Awesome Natural Language Processing Tools In Python
Awesome Natural Language Processing Tools In Python, available at $49.99, has an average rating of 4.7, with 111 lectures, based on 58 reviews, and has 753 subscribers.
You will learn about Understand Natural Language Processing Concepts and its implementation in code Learn the tools for fetching data from Text Files,PDF,API,etc Text cleaning and pre-processing for NLP projects Stylometry in Python Perform Sentiment Analysis with TextBlob,Vader,Flair and Machine Learning and more Keyword Extraction using Yake,Rake,Textrank and Spacy Build NLP Applications eg Document Redaction,Text Classification,Sentiment Analysis, Stylometry,Author Attribution,etc Explore various tools used in an End to End NLP Project NLP with Spacy,Flair,TextBlob,NLTK,etc This course is ideal for individuals who are Beginner Python Developers curious about Natural Language Processing or Data Scientist and Developers or Forensic Linguistics or Everyone interested in NLP and Text Analysis It is particularly useful for Beginner Python Developers curious about Natural Language Processing or Data Scientist and Developers or Forensic Linguistics or Everyone interested in NLP and Text Analysis.
Enroll now: Awesome Natural Language Processing Tools In Python
Summary
Title: Awesome Natural Language Processing Tools In Python
Price: $49.99
Average Rating: 4.7
Number of Lectures: 111
Number of Published Lectures: 111
Number of Curriculum Items: 111
Number of Published Curriculum Objects: 111
Original Price: $64.99
Quality Status: approved
Status: Live
What You Will Learn
- Understand Natural Language Processing Concepts and its implementation in code
- Learn the tools for fetching data from Text Files,PDF,API,etc
- Text cleaning and pre-processing for NLP projects
- Stylometry in Python
- Perform Sentiment Analysis with TextBlob,Vader,Flair and Machine Learning and more
- Keyword Extraction using Yake,Rake,Textrank and Spacy
- Build NLP Applications eg Document Redaction,Text Classification,Sentiment Analysis, Stylometry,Author Attribution,etc
- Explore various tools used in an End to End NLP Project
- NLP with Spacy,Flair,TextBlob,NLTK,etc
Who Should Attend
- Beginner Python Developers curious about Natural Language Processing
- Data Scientist and Developers
- Forensic Linguistics
- Everyone interested in NLP and Text Analysis
Target Audiences
- Beginner Python Developers curious about Natural Language Processing
- Data Scientist and Developers
- Forensic Linguistics
- Everyone interested in NLP and Text Analysis
Do you know that there are over 7000 human languages in the world? Is it even possible to empower machines and computers to be able to understand and process these human languages? In this course we will be exploring the concept and tools for processing human (natural) language in python.

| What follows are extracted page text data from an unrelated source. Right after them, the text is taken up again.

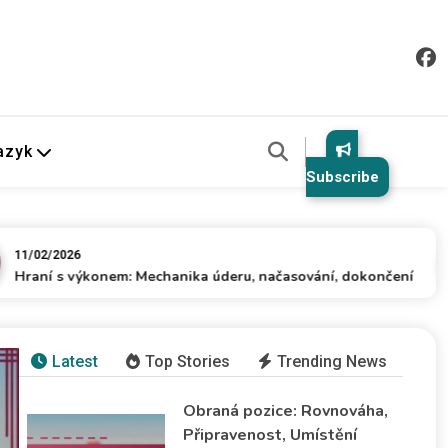
azyk
Subscribe
2026
 s výkonem: Mechanika úderu, načasování, dokončení
Latest
Top Stories
Trending News
Obraná pozice: Rovnováha,
Hraní s výkonem: Mechan
Připravenost, Umístění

Hence if you are interested in Natural Language Processing Projects and are curious on how sentiment analysis,text classification,summarization,and several NLP task works? Then this course is for you.
Natural Language Processing is an exciting field of Data Science but there are a lot of things to learn to keep up. New concepts and tools are emerging every day. So how do you keep up ?
In this course on Awesome Natural Language Processing Tools In Python we will take you on a journey on over 15+ tools you need to know and be aware of when doing an NLP project in a format of a workflow.
Tools and technologies are always changing but workflows and systems remain for a long time hence we will be focusing on the workflow and the tools required for each. The course approaches Natural Language Processing via the perspective of using a workflow or simple NLP Project Life Cycle.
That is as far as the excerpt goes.